══ Records for this task ══
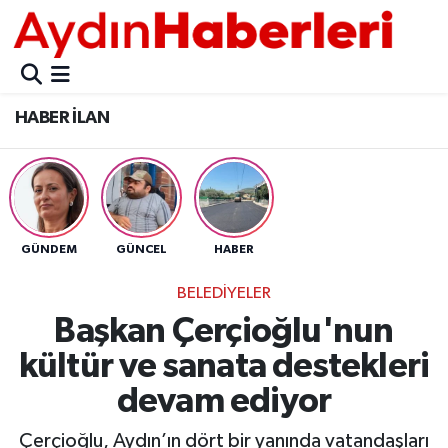
GÜNCEL
Aydın Nöbetçi Eczaneler
HABER İLAN
POLİTİKA
Aydın Hava Durumu
BELEDİYELER
Aydin Namaz Vakitleri
ASAYİŞ
Aydın Trafik Yoğunluk Haritası
GÜNDEM
GÜNCEL
HABER
EKONOMİ
Süper Lig Puan Durumu ve Fikstür
BELEDİYELER
Başkan Çerçioğlu'nun
BÜLTEN
Tüm Manşetler
kültür ve sanata destekleri
ÇEVRE
Son Dakika Haberleri
devam ediyor
DIŞ
Haber Arşivi
Çerçioğlu, Aydın’ın dört bir yanında vatandaşları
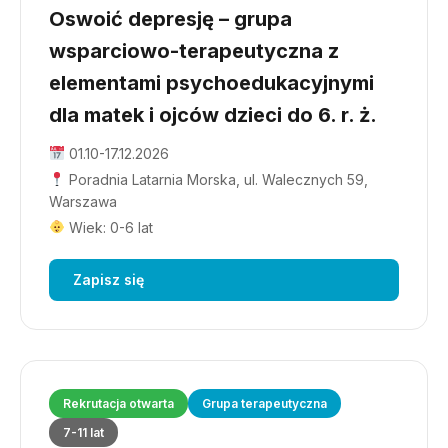
Oswoić depresję – grupa
wsparciowo-terapeutyczna z
elementami psychoedukacyjnymi
dla matek i ojców dzieci do 6. r. ż.
01.10-17.12.2026
Poradnia Latarnia Morska, ul. Walecznych 59,
Warszawa
Wiek: 0-6 lat
Zapisz się
Rekrutacja otwarta
Grupa terapeutyczna
7-11 lat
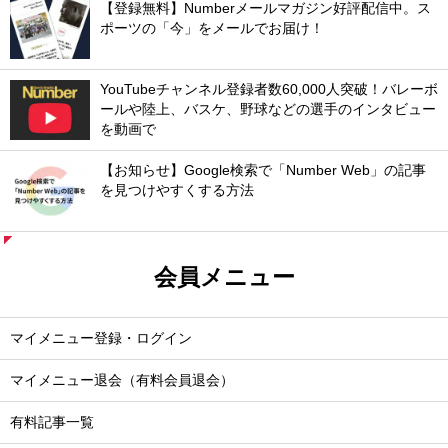
【登録無料】Numberメールマガジン好評配信中。ス
ポーツの「今」をメールでお届け！
YouTubeチャンネル登録者数60,000人突破！バレーボ
ールや陸上、バスケ、野球などの選手のインタビュー
を動画で
【お知らせ】Google検索で「Number Web」の記事
を見つけやすくする方法
会員メニュー
マイメニュー登録・ログイン
マイメニュー退会（有料会員退会）
有料記事一覧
═══
The range begins at the line containing "YouTubeチャンネル登録者数60,000人突破！バレーボ" and ends at the last line of the entries; reproduce it exactly.

Task solution:
YouTubeチャンネル登録者数60,000人突破！バレーボ
ールや陸上、バスケ、野球などの選手のインタビュー
を動画で
【お知らせ】Google検索で「Number Web」の記事
を見つけやすくする方法
会員メニュー
マイメニュー登録・ログイン
マイメニュー退会（有料会員退会）
有料記事一覧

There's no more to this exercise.